例の、幽霊を見た見なかった云々の墓場での一件が話の種になったのは、守が二人の脇に腰を下ろしてからだ。
「何度か、部活の帰りにお邪魔したことがあるんですけど。先輩、家ではずっと和服みたいだったから」
けっこう仲いいんですよ。うちの部活内でも先輩とあたし。
中島若葉──彼女の、その自己紹介を聞いてああなるほどと思うことができたのは、高校時代からあずさとのメールのやりとりの中で彼女の仲のいい友人として、眼鏡の少女の名前を幾度となく目にしていたからだろう。
「部活?」
「ああ、あたし美術部なんです。今日もその帰りで」
田舎の高校の制服にしてはまた、随分と垢抜けた(失礼)デザインの制服のセーラーカラーを持って、若葉は広げて見せた。
「早乙女先輩の家、部員の中では一番学校に近くって。文化祭前でつくった看板とか、学校に置ききれなかったりするとそっちに置かせてもらうんですよ」
こう、えっちらおっちらみんなで一緒に運んで。
言って両腕を大げさに広げる彼女はどうもコミュニケーションに、ボディランゲージを多用するタイプのようだ。ショートヘアーに縁の薄い眼鏡という外見は真面目で物静かな優等生にも、活発な感じにもどちらにも捉えることができそうなものだが、彼女の本質はほぼ間違いなく後者だろう。

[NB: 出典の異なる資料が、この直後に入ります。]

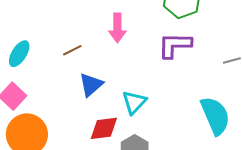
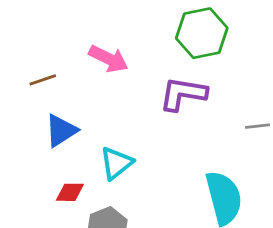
pink arrow: (117, 28) -> (109, 59), turned -72
red diamond: (104, 128) -> (70, 192), size x0.7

そういえば守が入ってきたときも、あずさがシャープペンの先で自分のノートと彼女のノートを交互に指し示して、問題の解法を教えていたっけ。同時に、頭を捻る作業は苦手な部類に入るらしい。
「早乙女、ねえ」
口に出してはみたけれど、会ったこともなければ見たのは後ろ姿とわずかな横顔だけ、そんな相手をそのように呼び捨てにするのは、少し失礼だったかもしれない。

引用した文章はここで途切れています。